- From: Norman Walsh <ndw@nwalsh.com>
- Date: Fri, 01 May 2009 09:05:34 -0400
- To: XProc Dev <xproc-dev@w3.org>
- Message-ID: <m28wlhdlcx.fsf@nwalsh.com>
Philip Fennell <Philip.Fennell@bbc.co.uk> writes:
> That's exactly what I'm not trying to do. I'm wanting to invoke Tidy on
> an HTML document that is not well-formed XML so that I can do further
> processing on it.
I understand that use case, but I don't understand what you plan to
pass *to* your tidy:html step. The things that appear on p:input ports
*must* be well-formed XML.
> Therefore I need to use p:data to get hold of a
> non-XML document.

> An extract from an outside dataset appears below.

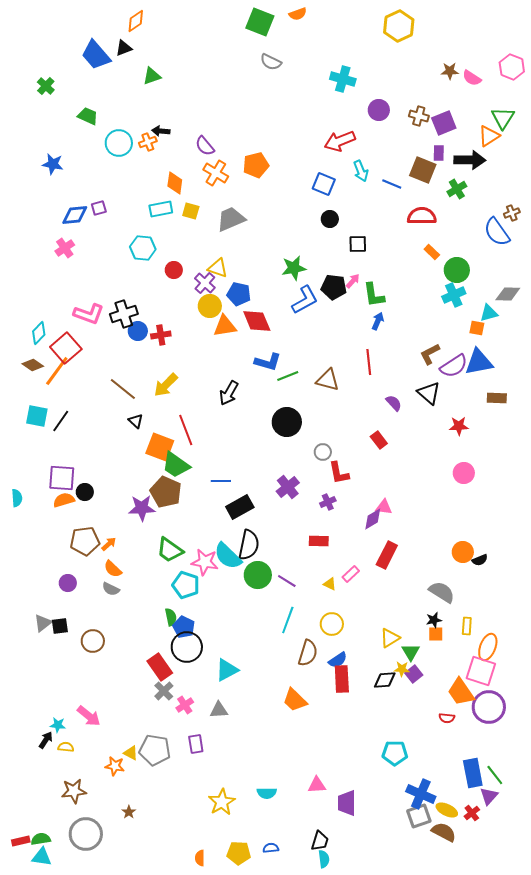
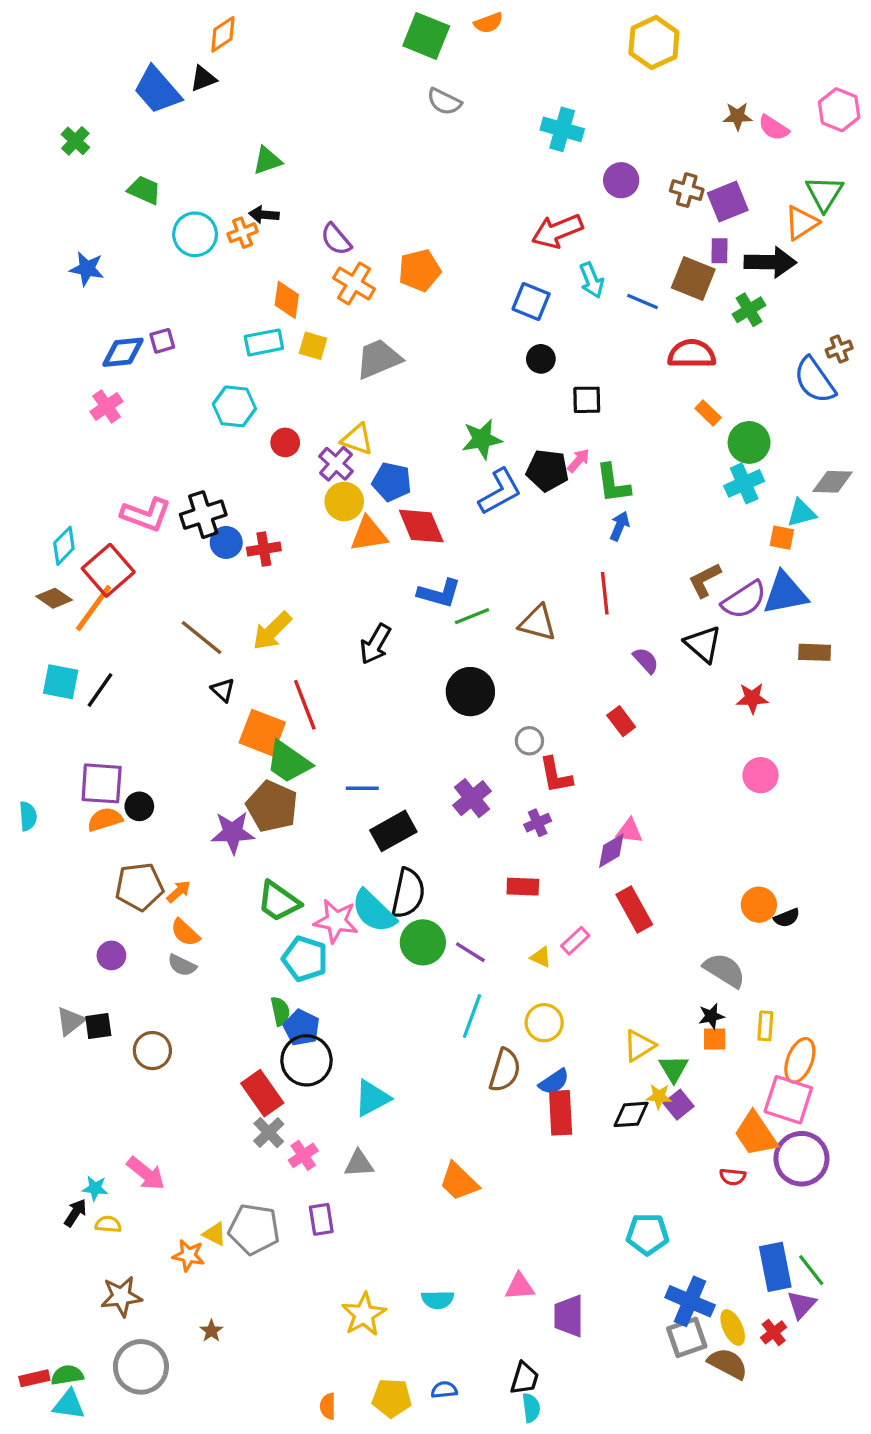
green triangle: (152, 76) -> (267, 161), moved
red rectangle: (387, 555) -> (634, 910), turned -56
orange trapezoid: (295, 700) -> (459, 1182), moved
yellow ellipse: (447, 810) -> (733, 1328), turned 40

My problem is that p:data, and p:document for that
> matter, do not allow you to use p:with-option so that you can use an
> expression (XPath) instead of a string literal (URI).
>
> I can get around the p:document problem by using p:load, but I cannot
> see an equivalent for this particular use-case; and I imagine it will be
> a popular use-case if people want to use XProc to build legacy-content
> conversion pipelines where they may have large amounts of pages in
> HTML/SGML or do screen-scrapping off of existing web sites.
The workaround is p:http-request, even though that's inelegant in some
ways. From 2.2.2 Non-XML Documents:
It is not a goal of XProc that it should be a general-purpose
pipeline language for manipulating arbitrary, non-XML resources.
There are two standard ways that a non-XML document may enter a
pipeline: directly through p:data or as the result of performing an
p:http-request step. Loading non-XML data with a computed URI
requires the p:http-request step. Implementors are encouraged to
support the file: URI scheme so that users can load local data from
computed URIs.
So, if you have the computed URI of a document in $uri, you can load
it with p:http-request:
<p:http-request method="get">
<p:with-option name="href" select="$uri"/>
</p:http-request>
Implementors are encouraged to make that work for file: URIs as well
as http(s): URIs. XML Calabash supports it.
Be seeing you,
norm
P.S. What, you may ask, possessed the WG to use p:*HTTP*-request to
load URIs from file: URIs? On the one hand, adding another step to
load from file: URIs would have largely reproduced the p:http-request
step, and on the other, there wasn't any obviously better name for
p:http-request.
--
Norman Walsh <ndw@nwalsh.com> | One stops being a child when one
http://nwalsh.com/ | realizes that telling one's trouble
| does not make it better.--Cesare Pavese
Received on Friday, 1 May 2009 13:06:18 UTC